Rapidly-advancing capabilities in Large Language Models (LLMs) have caught the attention of researchers, policymakers, and publics, reinvigorating debate about the impact of AI on society. These are complex systems, based on advanced AI methods, and whose impact on society is shaped by how, where, and by whom they are deployed. Ensuring they deliver for all in society will require action across ELISE’s research themes:

Trustworthiness and certification
LLMs generate highly-plausible content. However, this content is often incorrect: it can be fictitious, biased, or out-of-date, in ways that might not be immediately clear to the user. There is a pressing need to identify how each of the EU’s characteristics for trustworthy AI can be embedded in further developments in this field. To enable their wider use, new mechanisms for certification may be needed, creating a proving ground in which users can test the performance of models – and their adherence to regulatory requirements – before implementing them in practice.

Security and privacy
Progress in LLMs has generated a range of security and privacy concerns. It is often not clear what data has been used, or how, in developing the model Queries submitted to LLMs are visible to the organisation providing the model. To avoid such information being misused or made public, emerging user guidance suggests not submitting such information in search queries; further work is needed to understand how data used by foundation models aligns with current regulations. They also influence the cybersecurity environment: injection attacks can undermine the integrity of the system in operation, and LLMs can be used to generate new malware. Wider use of these models also creates new risks for the information environment in which they operate. Their ability to generate misinformation exacerbates issues associated with AI-generated fake content; the result of wider use could be convincing phishing campaigns, for example.  In response to these new AI-enabled threats, AI-enabled tools will be needed to enable rapid response to new security concerns.

Explainability, accountability, and decision-making
Concerns have already been raised about the transparency of LLMs and foundation models. These concerns relate to the ability to scrutinise what data the systems have been trained on, how the models work, or what their performance limitations might be when deployed. Technical methods to enhance their interpretability along some axes are in development, but the size of these models and the size of the datasets on which they are trained to make the development of such methods highly challenging.

AI integration
Integration of LLMs into existing systems requires a mix of technical and operational interventions. Practices for scrutinising the strengths and limitations of these models are in flux.

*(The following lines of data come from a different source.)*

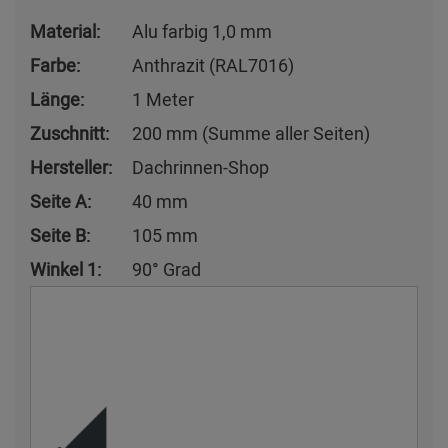
Material:
Alu farbig 1,0 mm
Farbe:
Anthrazit (RAL7016)
Länge:
1 Meter
Zuschnitt:
200 mm (Summe aller Seiten)
Hersteller:
Dachrinnen-Shop
Seite A:
40 mm
Seite B:
105 mm
Winkel 1:
90° Grad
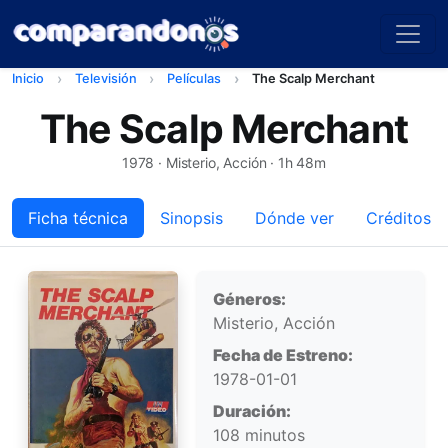
Inicio
Televisión
Películas
The Scalp Merchant
The Scalp Merchant
1978
· Misterio, Acción · 1h 48m
Ficha técnica
Sinopsis
Dónde ver
Créditos
Ficha técnica
Géneros:
Misterio, Acción
Fecha de Estreno:
1978-01-01
Duración:
108 minutos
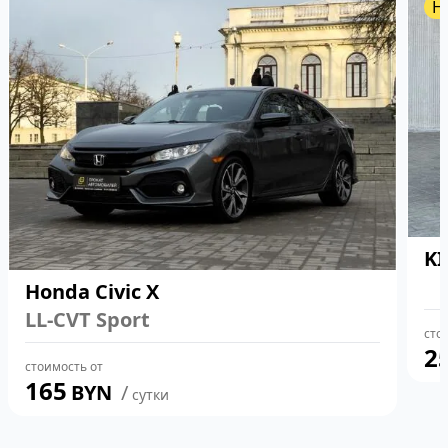
Н
KI
Honda Civic X
LL-CVT Sport
сто
2
стоимость от
165
BYN
сутки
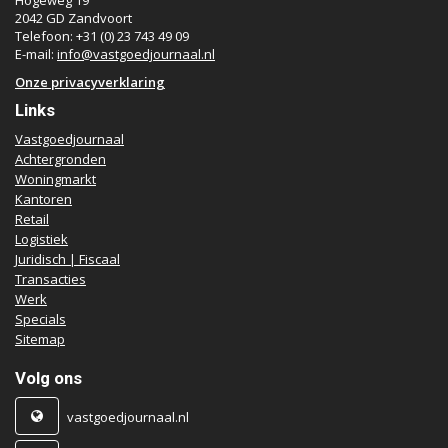
Hogeweg 19
2042 GD Zandvoort
Telefoon: +31 (0) 23 743 49 09
E-mail:
info@vastgoedjournaal.nl
Onze privacyverklaring
Links
Vastgoedjournaal
Achtergronden
Woningmarkt
Kantoren
Retail
Logistiek
Juridisch | Fiscaal
Transacties
Werk
Specials
Sitemap
Volg ons
vastgoedjournaal.nl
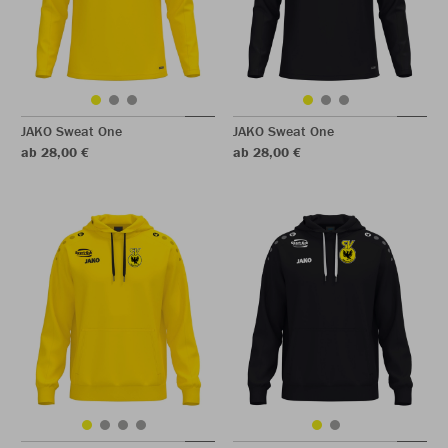
JAKO Sweat One
JAKO Sweat One
ab 28,00 €
ab 28,00 €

Users need to be able to understand the limits of these systems – how they should or should not be used in practice – and be able to work effectively alongside them in deployment. Addressing these issues will require technical strategies for AI integration, for example through new interfaces, alongside efforts to build organisational capability and skills.

Embedding AI ethics
The development of large foundation models highlights the power asymmetries that shape AI development. Progress in recent years has been driven by a small number of companies with large-scale resources. While their use could bring a range of social and economic benefits, these new capabilities require careful stewardship to ensure that they do not also result in harm, for example through misuse of data, misuse in deployment, disruptions to the online information environment, or intensive use of natural resources in development. Human-centric AI methods – based in responsible research and innovation practices – can help direct the development of these models towards more socially beneficial outcomes. Action to demystify and de-hype advances in AI is also needed, to enable publics and policymakers to understand the limits, risks, and potential benefits of further developments in this domain.

Tackling these issues requires advances in core underlying methods to increase the power of AI techniques and to embed human-centric perspectives in their development. Progress under each of the cross-cutting themes described in this document can help steward the development of LLMs and other foundation models towards more socially beneficial outcomes, by combining progress in AI methods with action to ensure these systems are more robust and aligned with the needs of society. Alongside these technical advances, Europe’s wider innovation ecosystem will also influence the extent to which the benefits of these powerful systems are realised in practice. Capabilities in core technologies need to be connected to an environment where organisations have the skills or know-how to adopt new AI tools, and where start-ups and scale-ups can translate this know-how to new products and services. Creating this innovation ecosystem is at the core of ELISE’s work.